The third table in the summaries linked above show the write rates sustained during the read-write benchmark steps. The target write rates are 100/s for qr100 and qp100, 500/s for qr500 and qp500 and then 1000/s for qr1000 and qp1000. Note that X/s means X inserts/s and X delete/s. When the value is close enough to the target then I assume the target has been sustained. The table cells in red indicate the cases where the target has not been sustained.
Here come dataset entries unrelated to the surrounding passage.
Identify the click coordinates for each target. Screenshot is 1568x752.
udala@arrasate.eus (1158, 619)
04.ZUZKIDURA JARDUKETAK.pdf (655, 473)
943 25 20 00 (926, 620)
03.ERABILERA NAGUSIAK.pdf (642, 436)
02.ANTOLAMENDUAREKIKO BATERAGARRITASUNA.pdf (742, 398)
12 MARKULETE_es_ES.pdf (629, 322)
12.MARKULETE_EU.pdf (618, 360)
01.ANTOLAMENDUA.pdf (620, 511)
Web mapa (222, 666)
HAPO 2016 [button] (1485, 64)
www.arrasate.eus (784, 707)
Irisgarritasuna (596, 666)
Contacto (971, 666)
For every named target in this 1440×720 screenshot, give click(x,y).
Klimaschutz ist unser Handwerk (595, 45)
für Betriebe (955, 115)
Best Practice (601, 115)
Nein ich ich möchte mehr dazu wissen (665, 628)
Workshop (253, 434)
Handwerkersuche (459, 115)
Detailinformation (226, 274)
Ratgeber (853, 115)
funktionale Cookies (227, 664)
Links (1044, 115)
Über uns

For cached workloads all versions sustained the target write rates.

For IO-bound workloads
  •  Note that SER4 and SER7 had the same amount of data, but SER7 has twice as much RAM so it was less IO-bound. And SER7 has a faster CPU.
  • With SER4
    • Postgres 9.x, 10 and 11 did not sustain the target write rates during qr1000 and qp1000
    • Postgres 13, 14, 15.5 and 16 did not sustain the target write rates during qp1000 but they were close to the target
  • With SER7
    • All versions sustained the target write rates with SER7.